The monks in Rabanal have a soft touch. 
I sip their cloistered silence for three days
when, close to Cruz de Ferro and the pile
of stones that pilgrims shed, I can’t unclutch
what at the Quaker Meetinghouse on Storrow
I troweled from the chaplain’s tulip bed,
worried in my hand four-hundred miles,
and polished smooth with love of my own sorrow.
I should have loved a thunderbird instead.
The Brothers in their vestments sway and chant.
They offer me the eucharist in Spanish
as I run through the poems in my head
and think about my life, but think it slant,
the life from which I’d felt I had to vanish.

 

 

 

The life I’d found impossible to bear,
whose sharp edge cut the inside of my hand –
I drop it in a pile of cast off lives,
then stop for churros at a roadside fair
with Elena who says, “All feet feel fine
in the final hundred miles.
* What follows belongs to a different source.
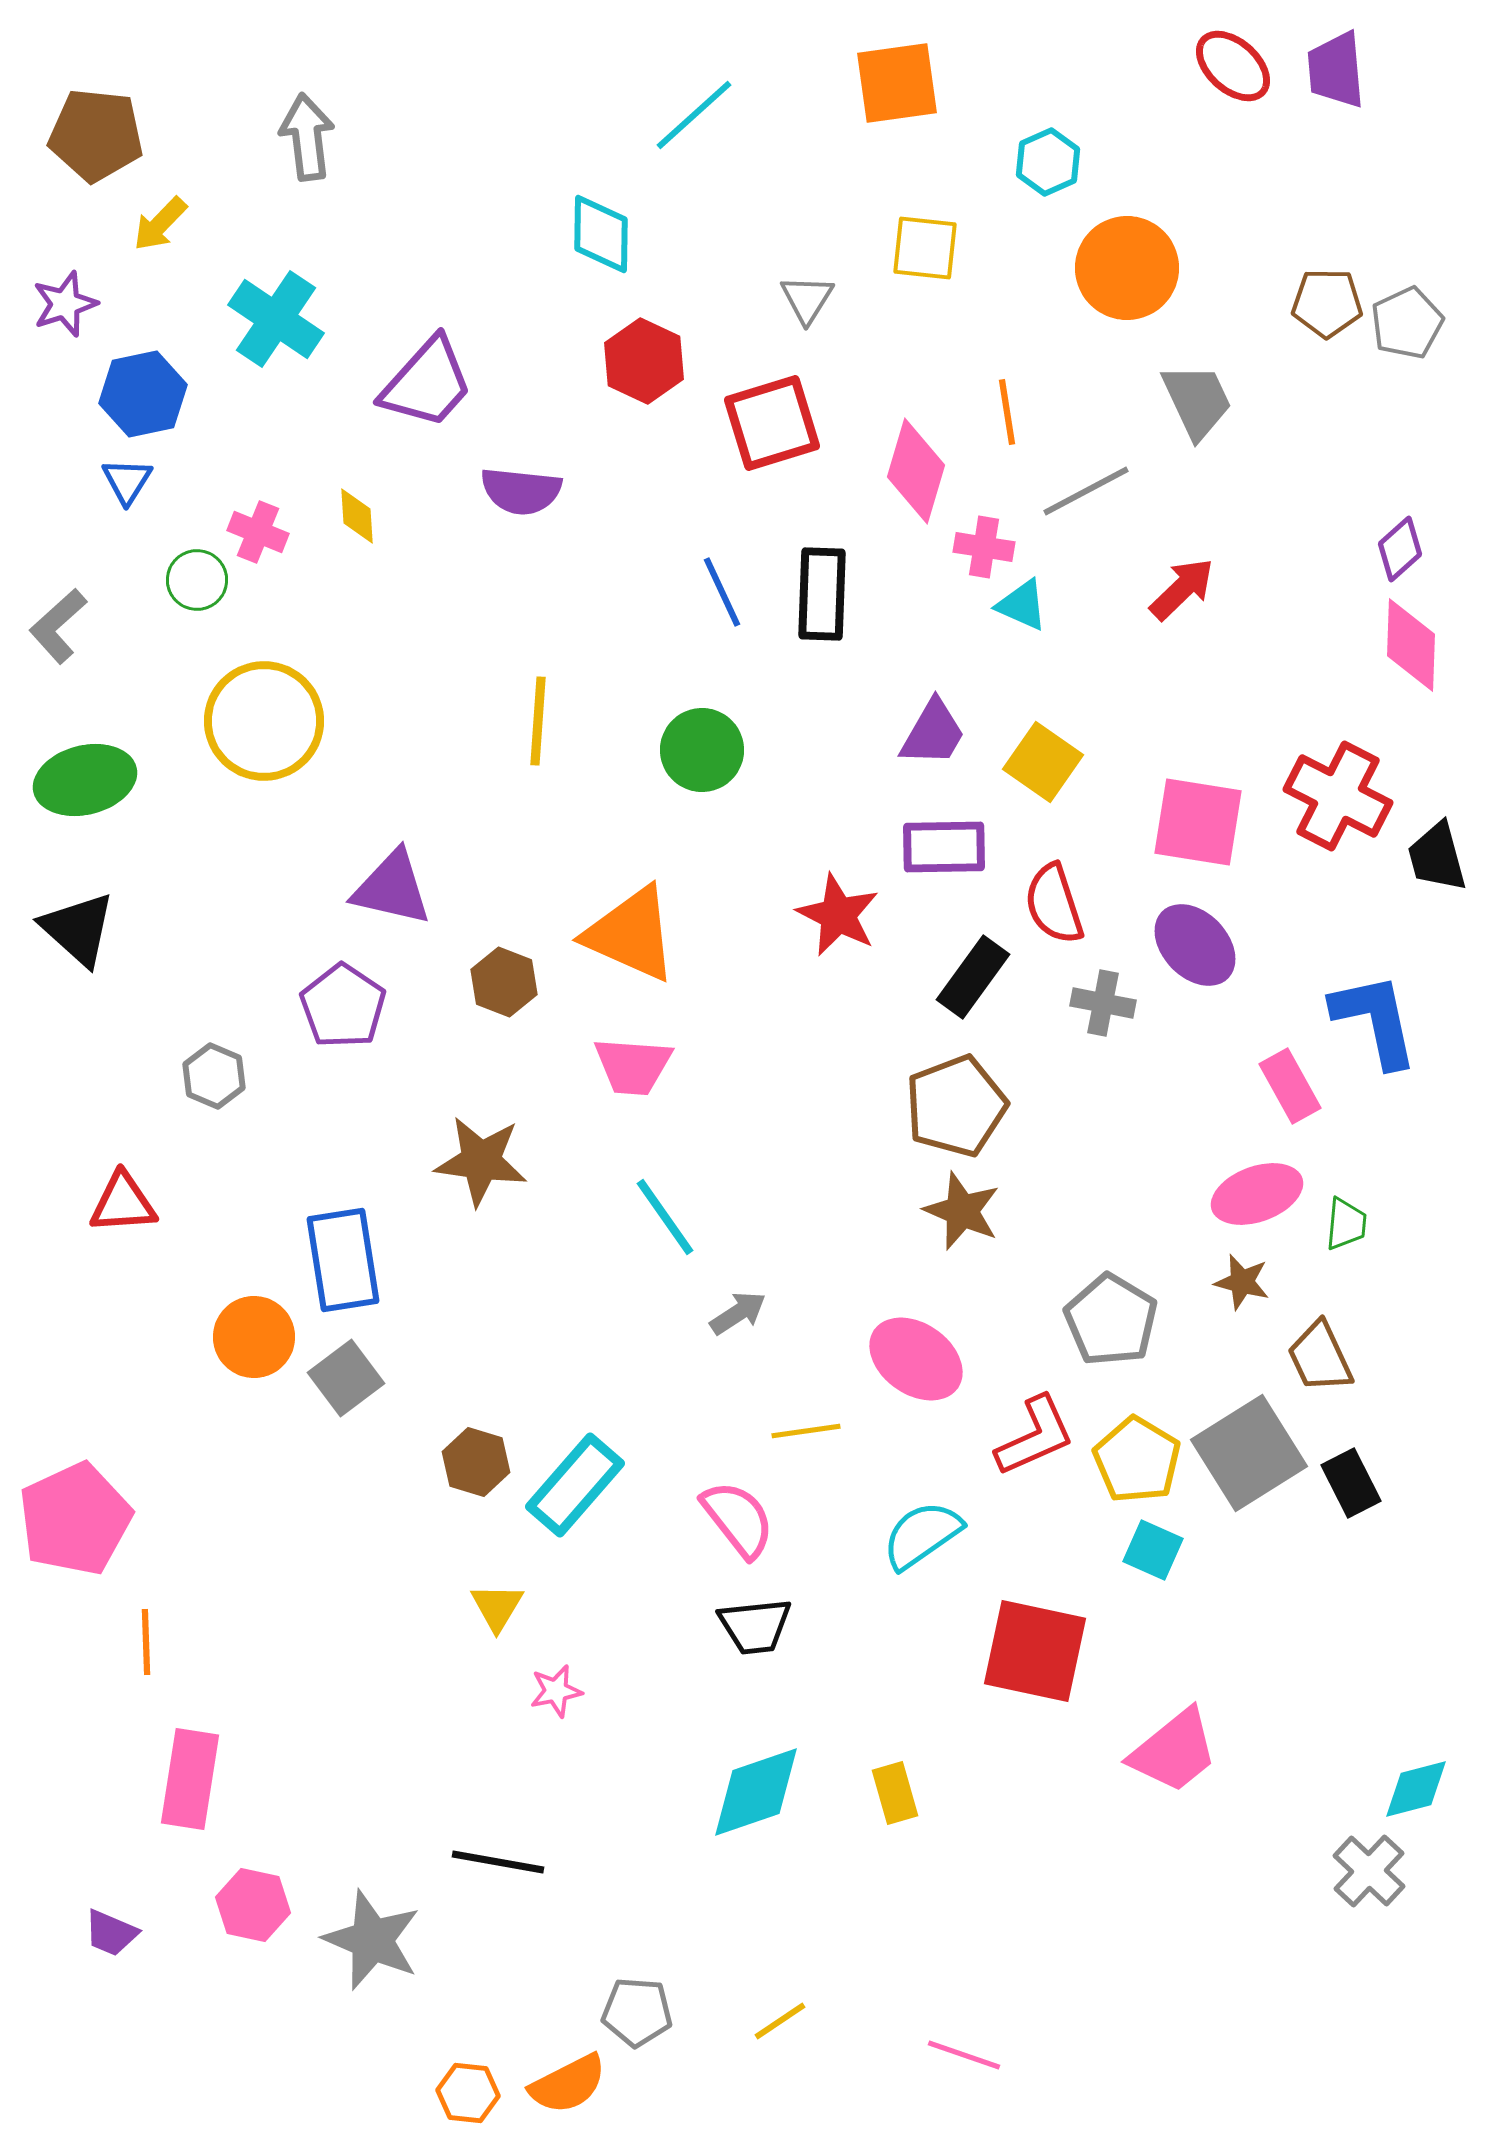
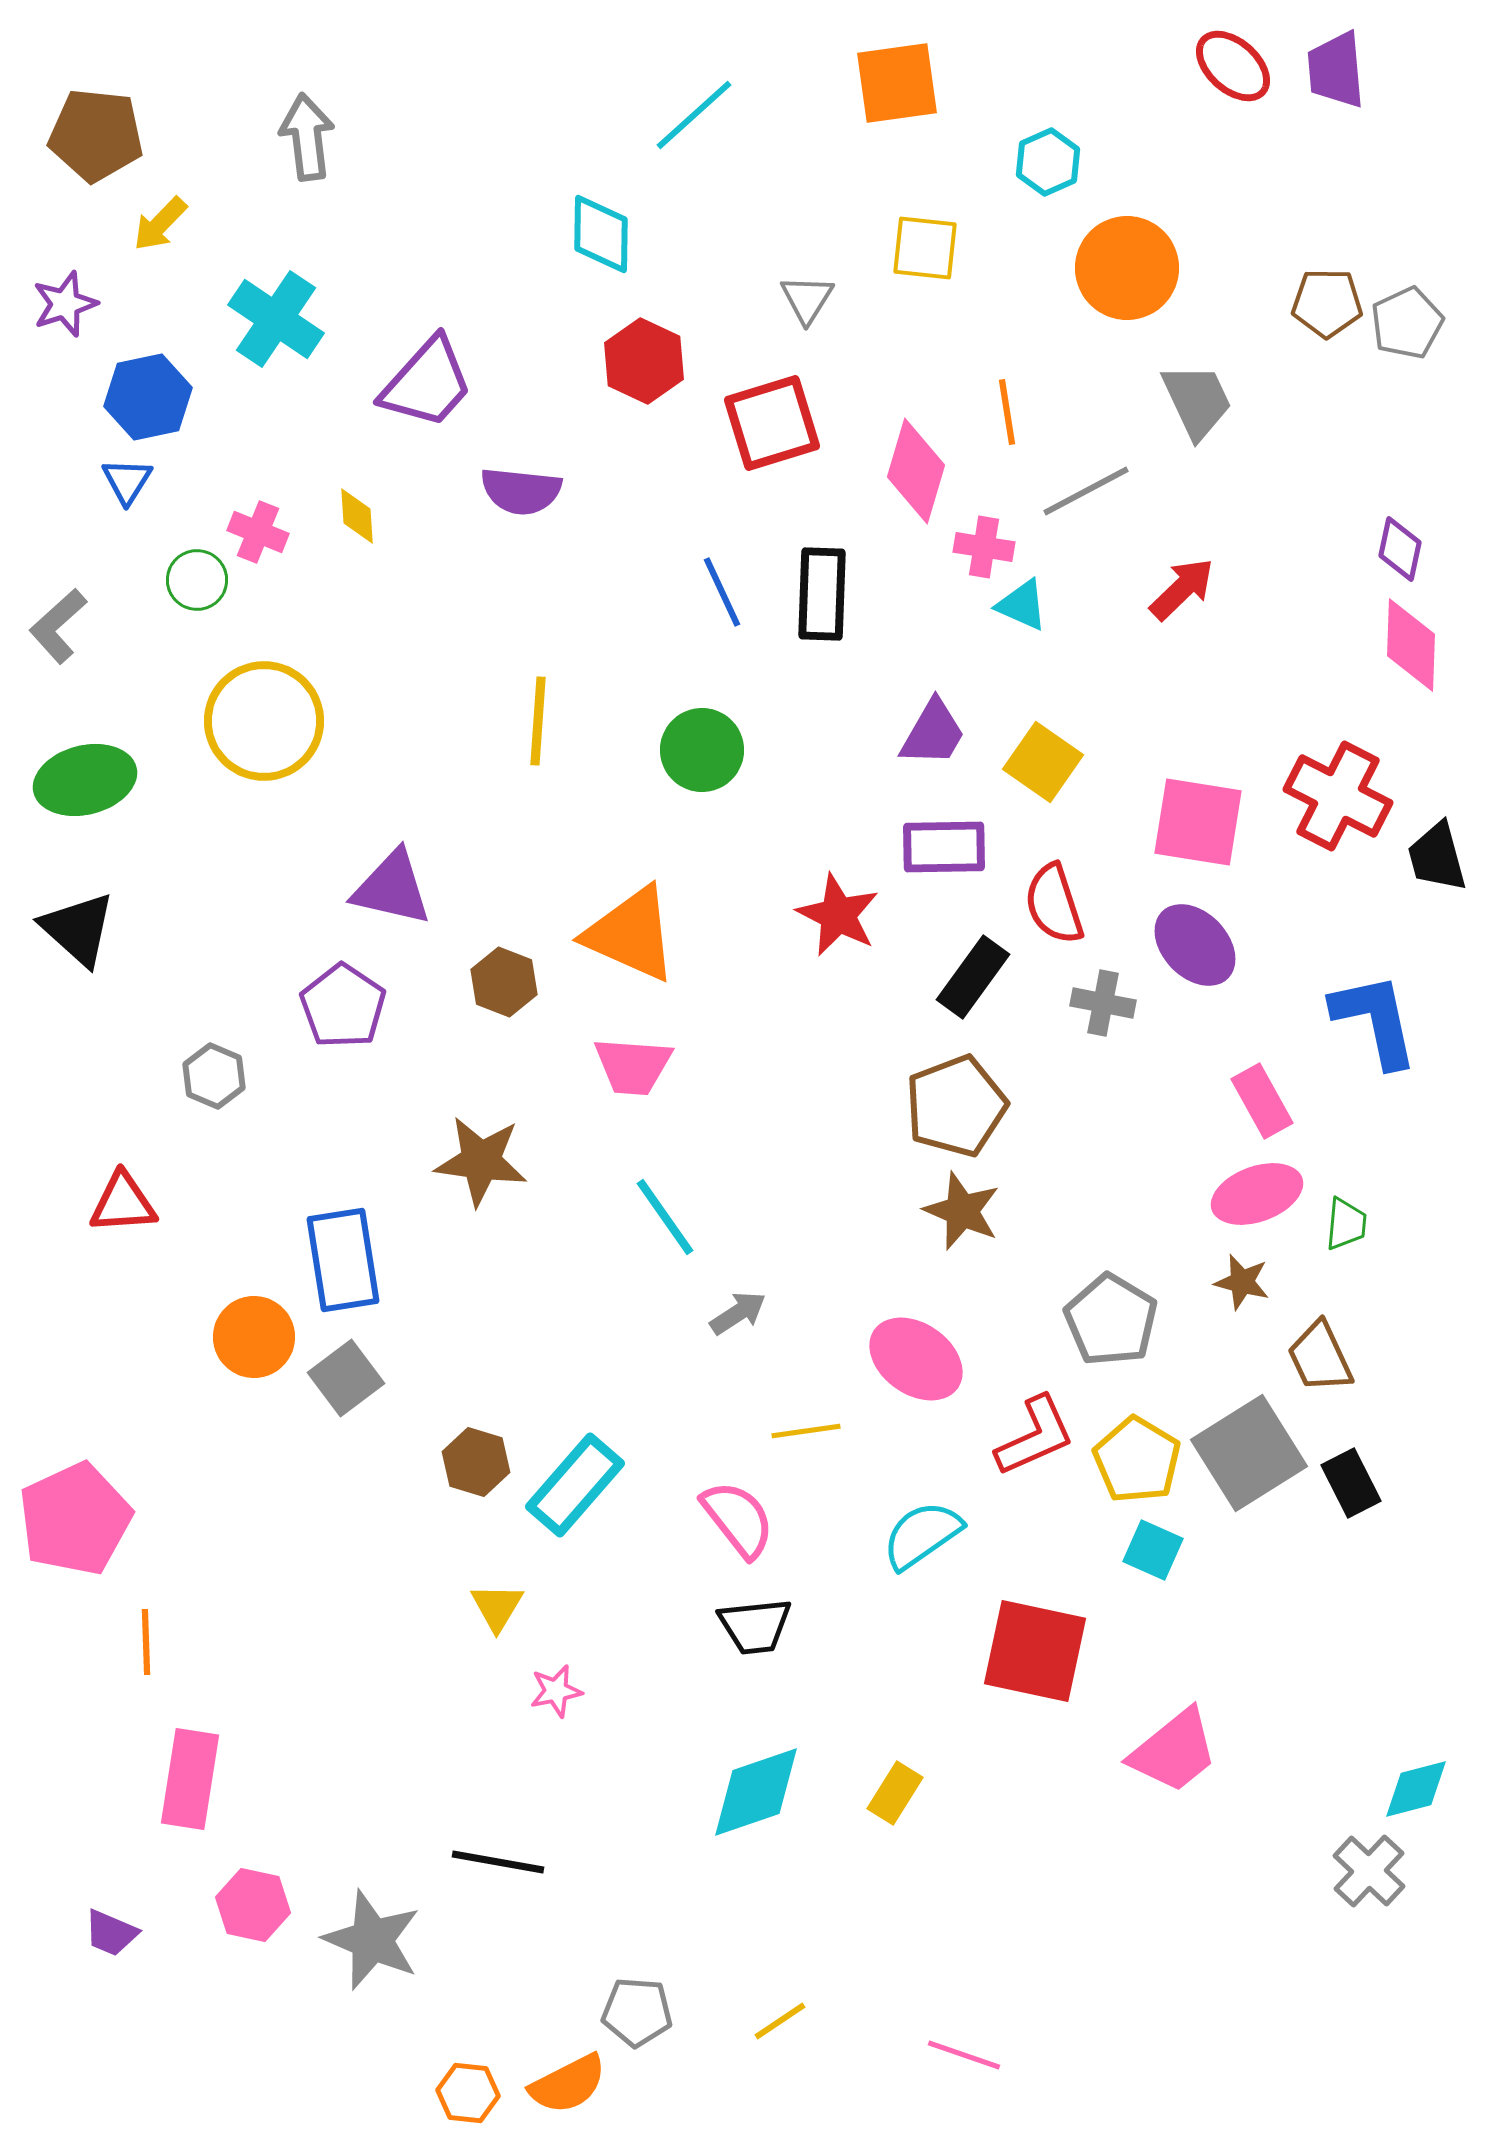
blue hexagon at (143, 394): moved 5 px right, 3 px down
purple diamond at (1400, 549): rotated 36 degrees counterclockwise
pink rectangle at (1290, 1086): moved 28 px left, 15 px down
yellow rectangle at (895, 1793): rotated 48 degrees clockwise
Blisters clear
for most.” And though mine don’t, Galicia’s
laced with rivers in which to soak, bagpipe
players tuning on their stoops, falling rain
in woods so thick it never hits the ground.
Near Sarria, absorbed in steep descent,
I see a bolt of lightning cleave a plane 
tree, ditch my metal poles, and hurtle down
the hill through shrouds of rain. It isn’t fear.

 

 

 

It isn’t far, despite the shrouds of rain,  
to Santiago, where a mass of pilgrims
processes through a gaping gothic mouth.
Orbs of incense swing from apse to knave.
Three days I keep on walking to the sea,
through eucalyptus trees, to Muxía.
The ocean ambles slowly into view,
pronounces me on time, kisses my cheek.
My death runs past me, leaps into the surf,
then glances backward with a child’s hope
that she’ll be followed. I set down my pack,
rest against it on the sand, watch her
dive through cresting swells and try to float.
She turns to see I see her. I wave back.

 

 

 

April, lie beside me in the shower.
Death, too big to carry, take my hand.
Give me winged sleep, give me dark wine’s nighttime
and hours like minor gods and stronger knees
for this next stretch. The rest, the map of love
stuffed dog-eared in my pack, is just a draft,
— hic sunt dracones — beauty flashing in
the trees, a plum’s juice running down the arm.
I’ll know the road whose risen throat sustains 
one note from birth to death. It stammers with 
forsythia and empties out to sea.
World, use your teeth then touch me softly
with both hands; help me heft my fourteen pounds:
my life, my little song, my shroud of rain.